1

I have a file filled with md5 checksums and filenames. I need to perform some processing on each line, so I need to know:

  • Which is the checksum
  • Which is the filename

and act accordingly. That is, I need to slurp the checksum into a variable, then the filename. The filename may have non-ascii characters in it but I don't expect to see newlines.
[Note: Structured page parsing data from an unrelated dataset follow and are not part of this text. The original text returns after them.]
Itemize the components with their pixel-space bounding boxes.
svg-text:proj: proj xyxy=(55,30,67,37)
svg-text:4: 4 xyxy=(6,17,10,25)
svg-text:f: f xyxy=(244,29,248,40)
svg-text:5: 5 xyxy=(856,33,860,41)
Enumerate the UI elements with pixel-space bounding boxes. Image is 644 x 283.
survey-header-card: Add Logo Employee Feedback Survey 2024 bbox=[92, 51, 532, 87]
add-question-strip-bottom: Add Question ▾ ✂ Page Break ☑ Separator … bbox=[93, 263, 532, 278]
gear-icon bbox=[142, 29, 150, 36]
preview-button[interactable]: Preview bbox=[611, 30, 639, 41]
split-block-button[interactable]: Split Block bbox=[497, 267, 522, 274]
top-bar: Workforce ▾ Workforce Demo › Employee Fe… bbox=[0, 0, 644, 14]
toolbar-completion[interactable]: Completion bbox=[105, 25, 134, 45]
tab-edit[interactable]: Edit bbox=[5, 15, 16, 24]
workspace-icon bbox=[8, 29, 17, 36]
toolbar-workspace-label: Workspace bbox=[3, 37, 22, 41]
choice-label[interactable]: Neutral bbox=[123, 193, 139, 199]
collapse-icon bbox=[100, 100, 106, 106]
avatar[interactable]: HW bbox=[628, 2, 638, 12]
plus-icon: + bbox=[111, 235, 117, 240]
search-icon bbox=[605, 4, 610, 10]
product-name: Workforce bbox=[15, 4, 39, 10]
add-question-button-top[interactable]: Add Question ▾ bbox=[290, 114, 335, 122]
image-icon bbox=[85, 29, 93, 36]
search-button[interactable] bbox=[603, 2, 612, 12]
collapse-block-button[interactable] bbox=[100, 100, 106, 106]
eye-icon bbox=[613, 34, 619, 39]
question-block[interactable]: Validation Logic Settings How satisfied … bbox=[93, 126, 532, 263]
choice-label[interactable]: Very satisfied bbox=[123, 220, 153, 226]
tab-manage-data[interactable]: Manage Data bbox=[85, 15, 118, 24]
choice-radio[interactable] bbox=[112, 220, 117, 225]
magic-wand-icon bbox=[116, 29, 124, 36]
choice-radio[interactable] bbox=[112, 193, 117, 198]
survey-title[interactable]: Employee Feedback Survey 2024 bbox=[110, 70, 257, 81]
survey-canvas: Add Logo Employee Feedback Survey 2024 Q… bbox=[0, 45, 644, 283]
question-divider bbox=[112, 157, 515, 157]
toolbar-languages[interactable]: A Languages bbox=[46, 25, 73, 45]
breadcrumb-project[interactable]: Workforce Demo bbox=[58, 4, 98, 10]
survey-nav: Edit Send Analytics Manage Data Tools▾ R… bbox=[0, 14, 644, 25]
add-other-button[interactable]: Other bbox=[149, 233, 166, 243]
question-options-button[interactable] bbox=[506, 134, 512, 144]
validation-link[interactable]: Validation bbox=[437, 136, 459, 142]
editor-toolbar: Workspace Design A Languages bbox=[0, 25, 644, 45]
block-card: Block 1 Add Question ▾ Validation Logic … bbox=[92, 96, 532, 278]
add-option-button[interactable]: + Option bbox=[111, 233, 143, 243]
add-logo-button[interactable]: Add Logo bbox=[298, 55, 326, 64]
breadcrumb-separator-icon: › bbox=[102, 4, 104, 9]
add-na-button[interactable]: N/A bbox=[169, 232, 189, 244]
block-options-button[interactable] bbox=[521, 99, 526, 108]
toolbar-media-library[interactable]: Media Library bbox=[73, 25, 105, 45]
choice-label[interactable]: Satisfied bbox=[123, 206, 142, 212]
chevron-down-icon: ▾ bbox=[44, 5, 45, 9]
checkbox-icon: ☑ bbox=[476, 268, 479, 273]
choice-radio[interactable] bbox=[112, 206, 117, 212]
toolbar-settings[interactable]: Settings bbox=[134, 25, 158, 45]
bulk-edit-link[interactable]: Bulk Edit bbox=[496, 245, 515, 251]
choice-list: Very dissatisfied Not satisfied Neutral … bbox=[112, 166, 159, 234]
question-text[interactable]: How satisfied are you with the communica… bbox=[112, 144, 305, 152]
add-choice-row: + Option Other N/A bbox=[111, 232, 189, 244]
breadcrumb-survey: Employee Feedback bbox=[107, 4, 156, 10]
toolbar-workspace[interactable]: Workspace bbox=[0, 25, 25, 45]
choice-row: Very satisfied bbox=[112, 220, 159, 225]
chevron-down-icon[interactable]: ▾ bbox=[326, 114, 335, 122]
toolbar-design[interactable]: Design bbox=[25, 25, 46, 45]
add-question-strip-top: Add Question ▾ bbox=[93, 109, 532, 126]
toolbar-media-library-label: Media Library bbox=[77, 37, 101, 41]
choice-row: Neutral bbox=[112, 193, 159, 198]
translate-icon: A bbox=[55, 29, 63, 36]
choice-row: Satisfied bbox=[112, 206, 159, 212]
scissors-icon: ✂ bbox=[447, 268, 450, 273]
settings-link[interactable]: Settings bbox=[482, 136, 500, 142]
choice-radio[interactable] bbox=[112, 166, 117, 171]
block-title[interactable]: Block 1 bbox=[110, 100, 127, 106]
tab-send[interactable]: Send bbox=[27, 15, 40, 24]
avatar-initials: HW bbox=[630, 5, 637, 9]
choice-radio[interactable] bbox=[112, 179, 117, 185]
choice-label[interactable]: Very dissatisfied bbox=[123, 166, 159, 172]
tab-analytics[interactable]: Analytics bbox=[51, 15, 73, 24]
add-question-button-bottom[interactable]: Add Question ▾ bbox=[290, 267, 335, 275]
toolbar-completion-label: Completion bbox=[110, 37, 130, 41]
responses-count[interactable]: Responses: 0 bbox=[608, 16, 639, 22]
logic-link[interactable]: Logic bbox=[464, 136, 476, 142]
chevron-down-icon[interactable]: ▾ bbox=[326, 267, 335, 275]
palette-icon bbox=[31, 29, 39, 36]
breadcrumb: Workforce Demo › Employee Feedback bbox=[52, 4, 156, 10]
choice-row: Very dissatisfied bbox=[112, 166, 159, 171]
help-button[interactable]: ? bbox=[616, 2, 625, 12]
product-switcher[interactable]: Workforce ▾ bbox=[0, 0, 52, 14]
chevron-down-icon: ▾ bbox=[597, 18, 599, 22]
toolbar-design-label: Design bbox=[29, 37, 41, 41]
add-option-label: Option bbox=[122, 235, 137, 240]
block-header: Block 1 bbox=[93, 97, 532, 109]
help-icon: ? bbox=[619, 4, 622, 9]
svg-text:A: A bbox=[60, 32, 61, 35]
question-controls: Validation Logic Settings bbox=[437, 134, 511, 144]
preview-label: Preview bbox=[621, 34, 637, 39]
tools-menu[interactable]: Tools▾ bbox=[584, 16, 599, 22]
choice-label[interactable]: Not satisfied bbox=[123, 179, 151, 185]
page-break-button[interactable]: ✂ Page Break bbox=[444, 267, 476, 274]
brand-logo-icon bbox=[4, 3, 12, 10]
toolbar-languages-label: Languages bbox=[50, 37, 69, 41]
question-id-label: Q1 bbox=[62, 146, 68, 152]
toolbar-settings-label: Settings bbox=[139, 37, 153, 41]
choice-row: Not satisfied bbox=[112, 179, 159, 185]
It looks like this:

05c00367e8914ca1be0964821d127977  ./.fseventsd/0000000000097aa1
cd9d4291f59a43c0e3d73ff60a337bb5  ./.fseventsd/00000000000fdfec
5d1280769e741e04622cfd852f33a138  ./.fseventsd/0000000000103197
8dda3534e5bbc0be1d15db2809123c50  ./.fseventsd/000000000017c9ca
(...etc., about 100,000 lines)

Traditionally, I might perform something like this:

md5sum=$(echo $line | awk '{print $1}')
filename=$(echo $line | sed 's/[^ ]*  //')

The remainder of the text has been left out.